*AIM OF THE EXERCISE*
Copy word for word, and only, the lines below from the one with "עם קשיים נפשיים." through the last.

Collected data
━━━━━━━━━━━━━━━━

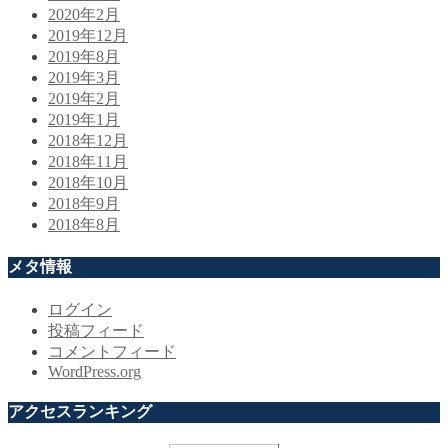
2020年2月
2019年12月
2019年8月
2019年3月
2019年2月
2019年1月
2018年12月
2018年11月
2018年10月
2018年9月
2018年8月
メタ情報
ログイン
投稿フィード
コメントフィード
WordPress.org
アクセスランキング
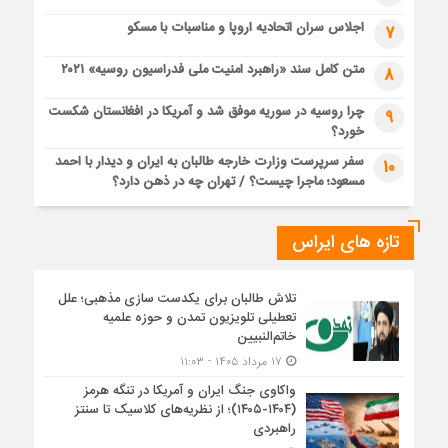
اجلاس سران اتحادیه اروپا و مناسبات با مسکو
7
متن کامل سند «راهبرد امنیت ملی فدراسیون روسیه» ۲۰۲۱
8
چرا روسیه در سوریه موفق شد و آمریکا در افغانستان شکست
9
خورد؟
سفر سرپرست وزارت خارجه طالبان به ایران و دیدار با احمد
10
مسعود؛ ماجرا چیست؟ / تهران چه در ذهن دارد؟
تازه های ایراس
تلاش طالبان برای یکدست سازی مذهبی؛ علل
تعطیلی تلویزیون تمدن و حوزه علمیه
خاتم‌النبیین
۱۷ مرداد ۱۴۰۵ - ۱۱:۰۳
واکاوی جنگ ایران و آمریکا در تنگه هرمز
(۱۴۰۴-۱۴۰۵)؛ از نظریه‌های کلاسیک تا سنتز
راهبردی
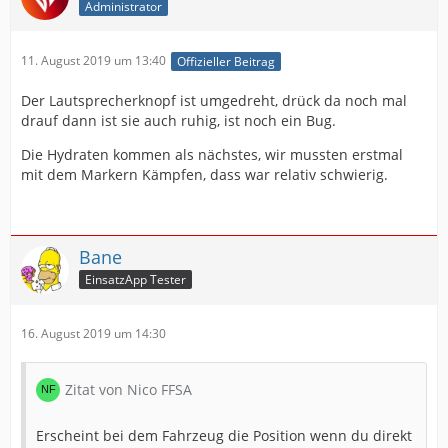
Administrator
11. August 2019 um 13:40
Offizieller Beitrag
Der Lautsprecherknopf ist umgedreht, drück da noch mal
drauf dann ist sie auch ruhig, ist noch ein Bug.
Die Hydraten kommen als nächstes, wir mussten erstmal
mit dem Markern Kämpfen, dass war relativ schwierig.
Bane
EinsatzApp Tester
16. August 2019 um 14:30
Zitat von Nico FFSA
Erscheint bei dem Fahrzeug die Position wenn du direkt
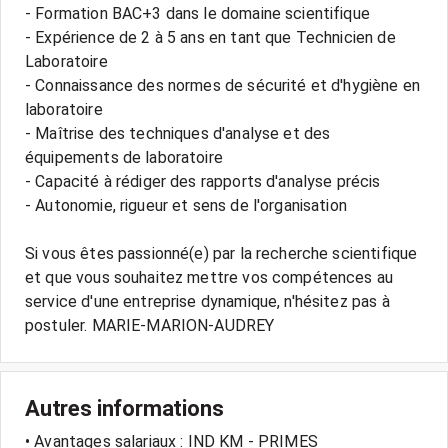
- Formation BAC+3 dans le domaine scientifique
- Expérience de 2 à 5 ans en tant que Technicien de
Laboratoire
- Connaissance des normes de sécurité et d'hygiène en
laboratoire
- Maîtrise des techniques d'analyse et des
équipements de laboratoire
- Capacité à rédiger des rapports d'analyse précis
- Autonomie, rigueur et sens de l'organisation
Si vous êtes passionné(e) par la recherche scientifique
et que vous souhaitez mettre vos compétences au
service d'une entreprise dynamique, n'hésitez pas à
Autres informations
• Avantages salariaux : IND KM - PRIMES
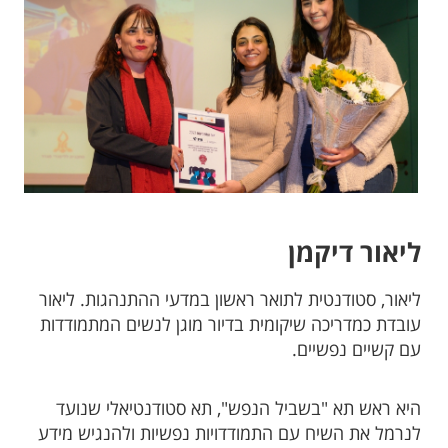
ליאור דיקמן
ליאור, סטודנטית לתואר ראשון במדעי ההתנהגות. ליאור
עובדת כמדריכה שיקומית בדיור מוגן לנשים המתמודדות
עם קשיים נפשיים.
היא ראש תא "בשביל הנפש", תא סטודנטיאלי שנועד
לנרמל את השיח עם התמודדויות נפשיות ולהנגיש מידע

━━━━━━━━━━━━━━━━

*ANSWER BOX*
עם קשיים נפשיים.
היא ראש תא "בשביל הנפש", תא סטודנטיאלי שנועד
לנרמל את השיח עם התמודדויות נפשיות ולהנגיש מידע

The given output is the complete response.